Worse, these young people are forced to carry debt with interest rates that are two or even three times higher than what most Californians pay on their mortgages. Instead of investing in our future by helping these students, we’ve ended up making the private lenders – essentially, all of America’s major banks – even wealthier.

That’s why the California Student Loan Refinancing Program, which authorized a state revolving fund to help college graduates refinance student loan debt, generated national attention when it was signed into law last month by Gov. Jerry Brown.

Unfortunately, like all loan documents, there’s fine print. A close reading of AB 2377, which would have leveraged a pool of state money to guarantee lower-interest refinancing through private lenders, reveals that there’s little substance to the legislation.

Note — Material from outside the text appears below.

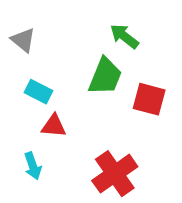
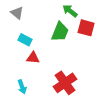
red square: (149, 99) -> (86, 28), moved
cyan arrow: (33, 166) -> (22, 87), moved

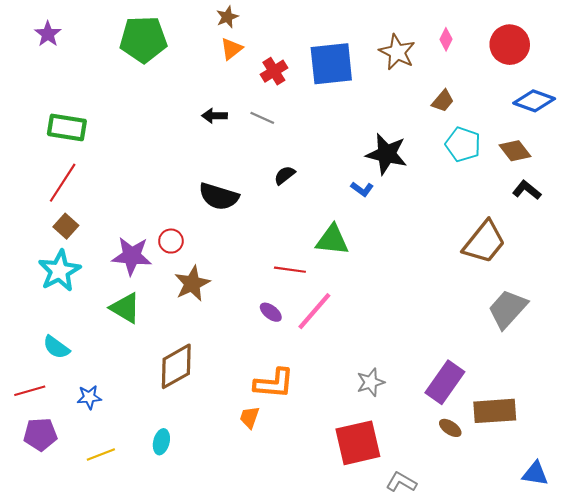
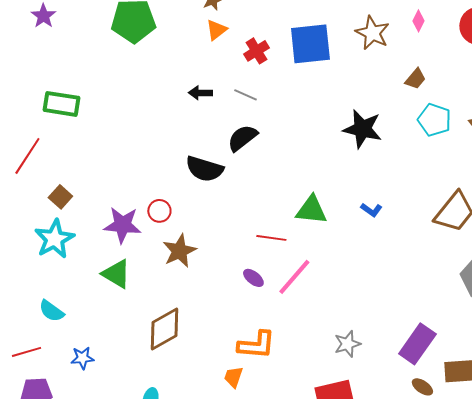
black semicircle: (285, 175) -> (242, 138), moved, size x1.5
red line: (63, 183) -> (27, 156), moved
blue L-shape: (362, 189) -> (371, 210), moved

First, there’s no money in the revolving fund. The $10 million analysts feel is necessary to launch the program was never appropriated. A smaller pot of about $6 million in existing funds that the bill’s backers had their eyes on disappeared into the general fund. And even if there was money to lend, it wouldn’t be available to everyone.

Second, only Californians with bachelor’s degrees, good credit records and jobs with the government or at nonprofits can apply for refinancing. These are the same people who can already qualify for refinancing privately. Many in that group – doctors and teachers, for example – already have access to special federal debt-relief programs and state loan-forgiveness programs. For them, the revolving fund is just one more perk.

Those with hope for the program say it’s a first step toward an actually useful debt-relief pool; now that the legal authority exists, they say, lawmakers can add money next year. We won’t hold our breath. This fanfare-wrapped nothingburger is all bun and no beef.

If legislators really want to do something to help students and their families, they need to put our money where their mouths are. Perhaps they first fund the program, then broaden access to their so-far empty pool of refi money. Better yet, find a way to underwrite income-based repayment arrangements for the many unemployed and underemployed student debtors out there. There are an awful lot of baristas and temp workers with four-year degrees who could use a hand.

At the least, they could encourage debt counseling – not just a sales job for private loans – for incoming freshmen.

Napolitano is right: A generation of college graduates staggering under a crushing debt load is a pressing national issue. But empty promises won’t help get them out from under it.